Do you know why I am finishing this word project? Because it has an endpoint. Done means December 31st, with a post written and published for each day of the year. Even if that took two years.
A puzzle is done when you put the last piece in. Or, the last piece you can find.
Other endeavors are not as lucky. Like the barrel project. O, Woe! I am probably never going to do the barrel project, because I don’t know what done looks like. Theoretically it means sanded and stained, but in reality, how sanded is sanded? What about that knot I can’t get out? What about the rust rings? If I sanded just a little more, wouldn’t it be better? What about the rough spot I missed? Do I go back over it or is it “done enough?”
Done enough is not done.
It can be just as “done enough” in its partially sanded state as it would be if I spent another ten hours on it.
It will forever be more or less done, but never quite.
There are a lot of projects like that. The closet organizing project. It’s sort of done. Almost done. Not quite done.
But what is done? Is done where there is nary a stray leaf of paper? Or when things are mostly in boxes but there’s that one shelf of junk you are never going to know what to do with?
Does done always have to mean perfection?
And if not, which part of imperfection means it’s done?
So many conundrums.
At any rate, as I reflected on this, I decided that I need to be better at defining the end.
Do you know what I always get to the end of? A book. There is always a last page and I can always get there and it is never in question whether I’ve finished it or not.
So for the next project, whatever that may be, and trust me I’ve already got a few jetting around in that whirlpool of a brain, I need to put a The End on it the same way as it would appear at the end of a book.
That will help.
The second reason that getting to the end is hard, the one I googled, is because I need the struggle.
I didn’t come up with that, but someone else said it and in that split second I thought…. Yes! If I finish something, the struggle is over. It’s like a party after the last guest leaves, and all you have left is a sink full of dishes and a few empty bourbon bottles. And who wants THAT?
This is even more of a conundrum because it’s not that I want to be full of angst and under pressure to accomplish something, but somehow it works.
If I had set out to write 365 blogs, it would have happened. Maybe. Probably. Eventually. But I set out to do a very specific thing, which is write one thing on each day of the year. That is a very finite thing, and even though I failed in that quest in the first year, I managed to do it this year. I mean… assuming a meteor doesn’t crash on my head before December 31st, in which case I beg you to give me a pass and throw a little confetti anyway.
And part of the reason it happened is because there was a fair amount of duress.

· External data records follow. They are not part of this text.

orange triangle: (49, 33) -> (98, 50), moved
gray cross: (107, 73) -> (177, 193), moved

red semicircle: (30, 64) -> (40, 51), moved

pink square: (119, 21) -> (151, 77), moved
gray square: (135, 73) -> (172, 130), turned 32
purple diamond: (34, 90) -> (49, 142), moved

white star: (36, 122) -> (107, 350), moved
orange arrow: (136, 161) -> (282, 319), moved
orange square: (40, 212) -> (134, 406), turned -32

Every DAY! Until you have wracked your brain for a fully lucid and intelligible sentence, let alone an entire page, every single day, it’s hard to imagine the amount of effort that takes.
And yet the sheer magnitude of it, the battle with my own malaise, the arguments I had with uncooperative verbs and the Herculean dragging of ideas from the dredges of fathomless depths was part of the allure.

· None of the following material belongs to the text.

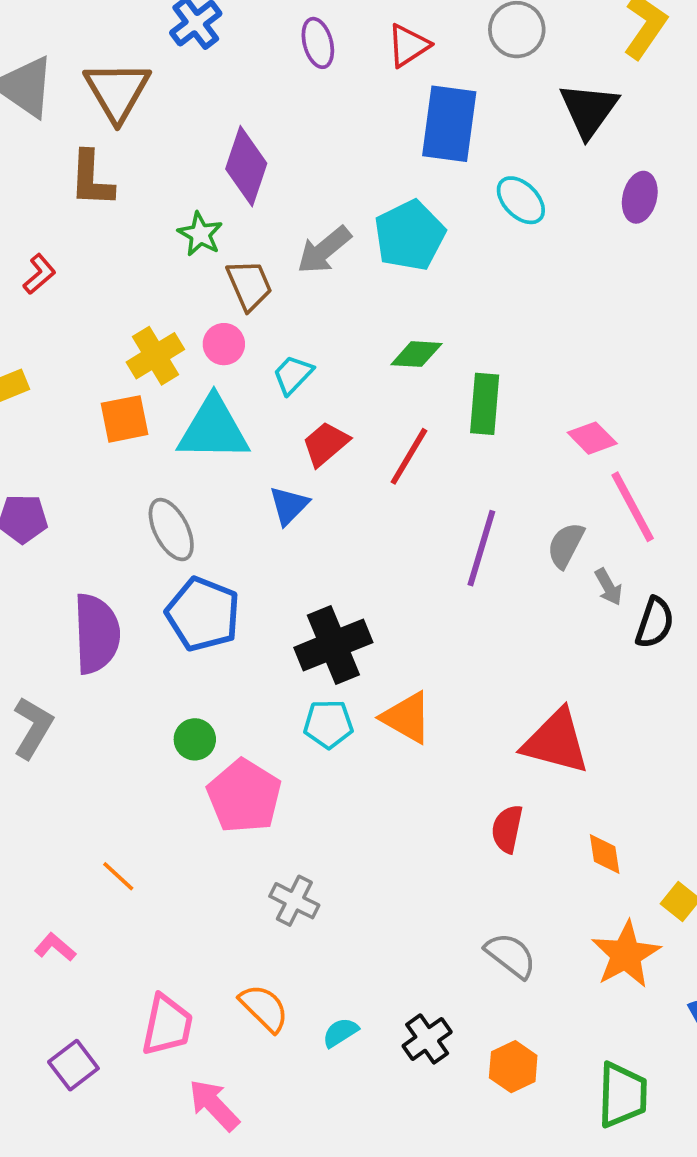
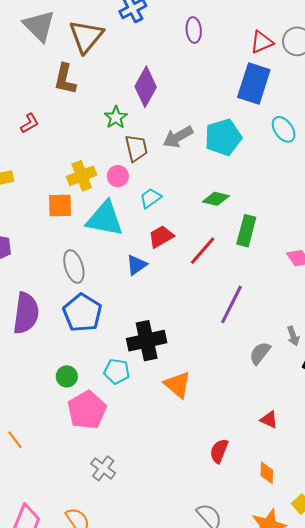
red triangle: (408, 45) -> (262, 42), moved
gray semicircle: (566, 545) -> (260, 353), moved
cyan pentagon: (328, 724) -> (117, 371), moved
red triangle: (556, 742) -> (269, 420), moved, size x0.5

I could not have scaled Mount Everest with more conviction.
The nice thing about finishing a project like this is that I am satisfied that it has been accomplished and feel absolutely no compulsion to do it again. But there has to be something worthy of battle, so I need to come up with the next struggle. As long as it has a very specific and finite end.

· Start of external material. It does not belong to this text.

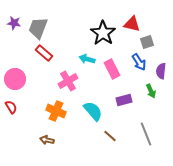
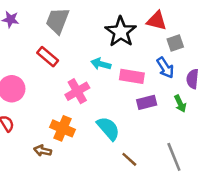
gray trapezoid: (38, 28) -> (58, 21), moved
pink rectangle: (112, 69) -> (132, 76), turned -54
purple rectangle: (124, 100) -> (147, 102), moved
brown arrow: (47, 140) -> (43, 151), moved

As I near the end of this reflection, the mere act of writing this seems to support my first theory: I just don’t know when to stop. So before I go I will leave you with this final thought. Sometimes I don’t finish things because there are just too many things to do. Not as in “omg I have all these things to do!” but “omg I COULD BE doing all these other things!”
There are a lot of things and sometimes I want to do them all. It’s like sampling the dessert table. You don’t have to FINISH the tray of cookies. It’s better if you take a bite of all of them.
Photo: the end of the road… or is it?